_Prompt_
The result should be every line in the data below that carries the string "count".
--------------------------------
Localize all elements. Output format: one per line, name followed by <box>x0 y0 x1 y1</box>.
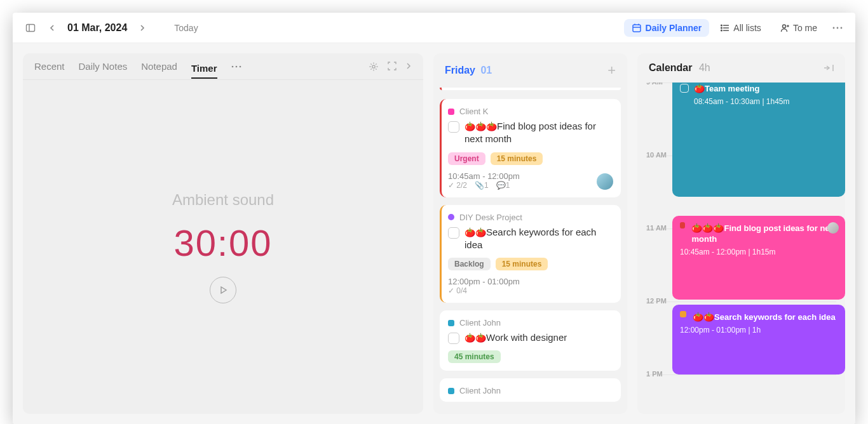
svg-point-11 <box>721 30 722 31</box>
calendar-title: Calendar <box>649 62 692 73</box>
svg-point-15 <box>837 27 839 29</box>
daily-planner-label: Daily Planner <box>646 23 702 33</box>
attachment-count: 📎1 <box>475 181 489 190</box>
assignee-avatar[interactable] <box>597 173 613 190</box>
event-title: 🍅Team meeting <box>694 83 759 95</box>
next-day-icon[interactable] <box>133 19 151 37</box>
fullscreen-icon[interactable] <box>388 62 397 72</box>
tab-recent[interactable]: Recent <box>34 61 65 72</box>
event-color-icon <box>680 311 686 317</box>
event-color-icon <box>680 222 685 229</box>
today-button[interactable]: Today <box>174 23 198 33</box>
tab-daily-notes[interactable]: Daily Notes <box>79 61 128 72</box>
svg-marker-21 <box>221 287 226 293</box>
ambient-sound-label[interactable]: Ambient sound <box>172 191 274 209</box>
task-checkbox[interactable] <box>448 333 459 344</box>
hour-label: 11 AM <box>646 224 667 232</box>
task-time: 10:45am - 12:00pm <box>448 171 520 181</box>
hour-label: 10 AM <box>646 151 667 159</box>
event-time: 10:45am - 12:00pm | 1h15m <box>680 248 837 256</box>
project-name: Client K <box>459 107 489 116</box>
calendar-header: Calendar 4h <box>649 62 710 74</box>
svg-point-17 <box>231 65 233 67</box>
tag-duration: 15 minutes <box>496 258 548 270</box>
calendar-event[interactable]: 🍅Team meeting 08:45am - 10:30am | 1h45m <box>672 83 845 197</box>
daily-planner-button[interactable]: Daily Planner <box>624 19 710 37</box>
add-task-button[interactable]: + <box>607 62 616 79</box>
hour-label: 1 PM <box>646 370 663 378</box>
tag-duration: 15 minutes <box>491 152 543 165</box>
svg-point-20 <box>372 65 375 67</box>
to-me-button[interactable]: To me <box>773 19 825 37</box>
task-time: 12:00pm - 01:00pm <box>448 277 520 286</box>
project-dot <box>448 388 454 394</box>
svg-point-10 <box>721 27 722 29</box>
svg-point-14 <box>833 27 835 29</box>
svg-rect-2 <box>633 25 641 32</box>
task-checkbox[interactable] <box>448 227 459 239</box>
prev-day-icon[interactable] <box>43 19 61 37</box>
tab-timer[interactable]: Timer <box>191 63 217 79</box>
collapse-icon[interactable] <box>824 63 834 72</box>
calendar-event[interactable]: 🍅🍅Search keywords for each idea 12:00pm … <box>672 305 845 374</box>
svg-point-19 <box>239 65 241 67</box>
comment-count: 💬1 <box>496 181 510 190</box>
task-checkbox[interactable] <box>448 121 459 133</box>
hour-label: 9 AM <box>646 83 663 86</box>
project-dot <box>448 320 454 326</box>
task-card[interactable]: Client John <box>440 378 621 402</box>
project-dot <box>448 214 454 220</box>
gear-icon[interactable] <box>369 62 379 72</box>
event-time: 12:00pm - 01:00pm | 1h <box>680 326 837 335</box>
project-name: Client John <box>459 386 501 395</box>
svg-point-16 <box>841 27 843 29</box>
task-title: 🍅🍅Search keywords for each idea <box>465 226 612 252</box>
all-lists-button[interactable]: All lists <box>713 19 769 37</box>
current-date[interactable]: 01 Mar, 2024 <box>67 22 127 34</box>
tab-notepad[interactable]: Notepad <box>141 61 177 72</box>
more-menu-icon[interactable] <box>829 19 846 37</box>
svg-point-12 <box>782 25 785 28</box>
event-avatar[interactable] <box>827 222 839 234</box>
event-title: 🍅🍅Search keywords for each idea <box>693 311 836 323</box>
sidebar-toggle-icon[interactable] <box>22 19 39 37</box>
svg-point-9 <box>721 25 722 26</box>
event-checkbox[interactable] <box>680 84 689 93</box>
tag-urgent: Urgent <box>448 152 485 165</box>
task-title: 🍅🍅🍅Find blog post ideas for next month <box>465 120 612 146</box>
event-title: 🍅🍅🍅Find blog post ideas for next month <box>691 222 837 245</box>
task-title: 🍅🍅Work with designer <box>465 331 567 344</box>
day-name: Friday <box>445 65 475 76</box>
project-name: Client John <box>459 318 501 328</box>
event-time: 08:45am - 10:30am | 1h45m <box>694 97 837 106</box>
day-header: Friday 01 <box>445 65 492 76</box>
task-card[interactable]: Client K 🍅🍅🍅Find blog post ideas for nex… <box>440 99 621 197</box>
subtask-count: ✓ 0/4 <box>448 286 467 295</box>
svg-point-18 <box>235 65 237 67</box>
task-card[interactable]: Client John 🍅🍅Work with designer 45 minu… <box>440 310 621 371</box>
day-number: 01 <box>480 65 492 76</box>
project-name: DIY Desk Project <box>459 213 522 222</box>
task-card[interactable]: DIY Desk Project 🍅🍅Search keywords for e… <box>440 205 621 303</box>
task-card-stub <box>440 88 621 90</box>
all-lists-label: All lists <box>733 23 761 33</box>
timer-display: 30:00 <box>173 222 272 264</box>
tag-duration: 45 minutes <box>448 350 501 363</box>
hour-label: 12 PM <box>646 297 667 305</box>
project-dot <box>448 109 454 115</box>
calendar-total-duration: 4h <box>699 62 710 73</box>
subtask-count: ✓ 2/2 <box>448 181 467 190</box>
calendar-event[interactable]: 🍅🍅🍅Find blog post ideas for next month 1… <box>672 216 845 300</box>
to-me-label: To me <box>793 23 817 33</box>
svg-rect-0 <box>27 24 35 31</box>
tag-backlog: Backlog <box>448 258 491 270</box>
chevron-right-icon[interactable] <box>405 62 412 72</box>
tab-more-icon[interactable] <box>231 65 241 68</box>
play-button[interactable] <box>210 277 236 303</box>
--------------------------------
_Completed task_
attachment-count: 📎1 <box>475 181 489 190</box>
comment-count: 💬1 <box>496 181 510 190</box>
subtask-count: ✓ 0/4 <box>448 286 467 295</box>
subtask-count: ✓ 2/2 <box>448 181 467 190</box>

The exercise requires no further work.